[EXERCISE MATERIALS Boundary: Start]

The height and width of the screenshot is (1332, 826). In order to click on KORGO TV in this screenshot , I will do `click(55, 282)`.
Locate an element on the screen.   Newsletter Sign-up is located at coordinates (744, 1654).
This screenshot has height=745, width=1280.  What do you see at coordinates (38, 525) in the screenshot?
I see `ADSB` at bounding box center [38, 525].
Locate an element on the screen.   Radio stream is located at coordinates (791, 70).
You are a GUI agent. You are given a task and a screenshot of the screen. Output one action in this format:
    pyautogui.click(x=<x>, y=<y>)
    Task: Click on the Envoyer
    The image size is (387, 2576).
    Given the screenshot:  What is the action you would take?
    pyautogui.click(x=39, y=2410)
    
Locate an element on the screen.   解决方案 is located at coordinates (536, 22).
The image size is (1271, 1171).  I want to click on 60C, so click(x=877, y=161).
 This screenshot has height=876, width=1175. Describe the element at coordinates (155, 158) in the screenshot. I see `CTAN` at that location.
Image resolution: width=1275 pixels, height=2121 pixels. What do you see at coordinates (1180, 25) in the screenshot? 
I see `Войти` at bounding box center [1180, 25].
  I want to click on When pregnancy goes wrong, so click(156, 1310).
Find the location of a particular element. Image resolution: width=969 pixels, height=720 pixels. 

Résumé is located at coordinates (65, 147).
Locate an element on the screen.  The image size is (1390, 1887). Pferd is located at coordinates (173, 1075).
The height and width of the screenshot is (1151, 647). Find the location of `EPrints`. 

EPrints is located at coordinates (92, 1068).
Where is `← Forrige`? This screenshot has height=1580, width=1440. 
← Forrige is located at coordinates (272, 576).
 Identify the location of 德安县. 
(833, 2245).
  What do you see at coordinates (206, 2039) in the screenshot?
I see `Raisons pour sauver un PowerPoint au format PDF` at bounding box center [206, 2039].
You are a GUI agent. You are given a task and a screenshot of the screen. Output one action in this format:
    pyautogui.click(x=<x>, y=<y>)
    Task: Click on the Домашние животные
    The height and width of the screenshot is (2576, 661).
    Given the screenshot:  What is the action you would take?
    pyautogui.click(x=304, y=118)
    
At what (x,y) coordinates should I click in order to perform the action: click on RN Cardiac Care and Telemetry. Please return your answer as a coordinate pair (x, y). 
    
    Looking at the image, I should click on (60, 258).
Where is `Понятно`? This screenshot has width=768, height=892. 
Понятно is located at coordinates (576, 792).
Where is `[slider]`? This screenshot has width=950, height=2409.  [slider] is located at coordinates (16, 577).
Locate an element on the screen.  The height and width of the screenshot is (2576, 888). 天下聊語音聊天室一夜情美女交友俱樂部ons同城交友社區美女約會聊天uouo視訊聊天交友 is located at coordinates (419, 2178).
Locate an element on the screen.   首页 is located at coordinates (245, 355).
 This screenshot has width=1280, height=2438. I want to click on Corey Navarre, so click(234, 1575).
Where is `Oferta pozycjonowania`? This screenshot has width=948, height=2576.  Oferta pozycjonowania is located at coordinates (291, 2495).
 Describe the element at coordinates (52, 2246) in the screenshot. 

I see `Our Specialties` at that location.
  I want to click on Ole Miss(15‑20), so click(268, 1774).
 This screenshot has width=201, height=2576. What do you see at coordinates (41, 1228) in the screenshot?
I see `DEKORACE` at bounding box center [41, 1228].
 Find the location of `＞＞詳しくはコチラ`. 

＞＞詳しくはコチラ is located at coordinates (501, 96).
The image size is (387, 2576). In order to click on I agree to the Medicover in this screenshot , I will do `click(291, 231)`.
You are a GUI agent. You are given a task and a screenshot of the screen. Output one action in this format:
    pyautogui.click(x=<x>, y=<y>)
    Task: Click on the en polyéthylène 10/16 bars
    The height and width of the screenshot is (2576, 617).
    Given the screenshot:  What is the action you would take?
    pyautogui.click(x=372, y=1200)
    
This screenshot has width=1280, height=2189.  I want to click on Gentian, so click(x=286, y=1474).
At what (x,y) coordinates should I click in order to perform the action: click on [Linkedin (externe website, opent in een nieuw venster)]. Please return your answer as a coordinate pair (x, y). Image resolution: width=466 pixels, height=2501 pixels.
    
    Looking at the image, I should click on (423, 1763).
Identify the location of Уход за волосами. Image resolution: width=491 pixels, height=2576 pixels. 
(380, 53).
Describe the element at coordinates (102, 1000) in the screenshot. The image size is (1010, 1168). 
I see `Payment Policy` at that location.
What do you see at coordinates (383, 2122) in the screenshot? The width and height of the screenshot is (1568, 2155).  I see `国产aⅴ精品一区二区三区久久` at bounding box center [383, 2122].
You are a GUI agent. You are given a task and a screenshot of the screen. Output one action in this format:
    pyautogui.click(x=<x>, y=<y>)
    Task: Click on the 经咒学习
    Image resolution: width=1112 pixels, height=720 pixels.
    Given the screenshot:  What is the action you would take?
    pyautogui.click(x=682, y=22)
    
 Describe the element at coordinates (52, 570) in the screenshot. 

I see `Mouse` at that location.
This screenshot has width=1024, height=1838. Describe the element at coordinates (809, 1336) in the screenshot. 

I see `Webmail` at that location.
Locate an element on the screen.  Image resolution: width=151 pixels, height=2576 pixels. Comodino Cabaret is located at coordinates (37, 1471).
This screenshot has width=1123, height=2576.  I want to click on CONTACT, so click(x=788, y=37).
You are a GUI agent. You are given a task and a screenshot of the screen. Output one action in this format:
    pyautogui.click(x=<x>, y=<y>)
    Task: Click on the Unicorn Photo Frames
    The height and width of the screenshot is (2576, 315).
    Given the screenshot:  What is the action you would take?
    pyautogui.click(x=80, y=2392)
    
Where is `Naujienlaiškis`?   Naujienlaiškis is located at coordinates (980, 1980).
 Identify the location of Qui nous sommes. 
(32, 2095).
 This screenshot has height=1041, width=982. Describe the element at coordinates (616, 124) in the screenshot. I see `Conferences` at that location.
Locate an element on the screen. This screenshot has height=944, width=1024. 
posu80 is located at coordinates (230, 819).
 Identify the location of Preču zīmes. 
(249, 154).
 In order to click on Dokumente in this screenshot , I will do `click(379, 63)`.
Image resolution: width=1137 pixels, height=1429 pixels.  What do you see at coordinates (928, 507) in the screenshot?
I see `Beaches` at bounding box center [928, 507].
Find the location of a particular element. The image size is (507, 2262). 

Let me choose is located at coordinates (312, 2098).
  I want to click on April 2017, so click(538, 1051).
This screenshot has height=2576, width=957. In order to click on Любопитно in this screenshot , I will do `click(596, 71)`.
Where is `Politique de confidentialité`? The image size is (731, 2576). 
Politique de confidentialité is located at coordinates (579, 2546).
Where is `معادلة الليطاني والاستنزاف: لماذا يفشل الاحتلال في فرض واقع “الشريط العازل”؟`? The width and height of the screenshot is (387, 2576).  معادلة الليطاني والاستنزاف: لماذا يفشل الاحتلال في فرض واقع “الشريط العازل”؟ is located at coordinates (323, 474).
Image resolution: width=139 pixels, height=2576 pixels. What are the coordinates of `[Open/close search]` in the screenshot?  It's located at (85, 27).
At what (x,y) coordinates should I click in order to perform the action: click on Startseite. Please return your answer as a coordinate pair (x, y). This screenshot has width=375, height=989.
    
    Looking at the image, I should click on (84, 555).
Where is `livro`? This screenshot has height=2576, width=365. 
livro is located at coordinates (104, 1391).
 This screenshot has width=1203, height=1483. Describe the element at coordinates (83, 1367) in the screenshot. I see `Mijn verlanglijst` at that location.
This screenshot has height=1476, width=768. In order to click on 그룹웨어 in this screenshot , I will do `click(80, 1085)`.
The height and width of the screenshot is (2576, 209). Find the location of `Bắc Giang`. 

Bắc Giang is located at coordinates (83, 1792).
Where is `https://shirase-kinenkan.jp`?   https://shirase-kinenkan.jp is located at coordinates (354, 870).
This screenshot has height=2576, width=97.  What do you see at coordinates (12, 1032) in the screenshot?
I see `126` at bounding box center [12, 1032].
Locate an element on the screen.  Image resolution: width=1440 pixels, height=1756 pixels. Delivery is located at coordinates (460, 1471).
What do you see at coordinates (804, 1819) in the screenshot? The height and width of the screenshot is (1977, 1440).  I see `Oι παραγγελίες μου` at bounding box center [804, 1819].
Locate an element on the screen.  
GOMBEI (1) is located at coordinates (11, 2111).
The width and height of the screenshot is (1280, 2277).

[EXERCISE MATERIALS Boundary: End]

YOUR INSTRUCTIONS: Retype exactly, and only, the lines above from the one where "pixels, height=2501 pixels." occurs up to and including the one where "Image resolution: width=1112" occurs.

COMPLETED TASK:
At what (x,y) coordinates should I click in order to perform the action: click on [Linkedin (externe website, opent in een nieuw venster)]. Please return your answer as a coordinate pair (x, y). Image resolution: width=466 pixels, height=2501 pixels.
    
    Looking at the image, I should click on (423, 1763).
Identify the location of Уход за волосами. Image resolution: width=491 pixels, height=2576 pixels. 
(380, 53).
Describe the element at coordinates (102, 1000) in the screenshot. The image size is (1010, 1168). 
I see `Payment Policy` at that location.
What do you see at coordinates (383, 2122) in the screenshot? The width and height of the screenshot is (1568, 2155).  I see `国产aⅴ精品一区二区三区久久` at bounding box center [383, 2122].
You are a GUI agent. You are given a task and a screenshot of the screen. Output one action in this format:
    pyautogui.click(x=<x>, y=<y>)
    Task: Click on the 经咒学习
    Image resolution: width=1112 pixels, height=720 pixels.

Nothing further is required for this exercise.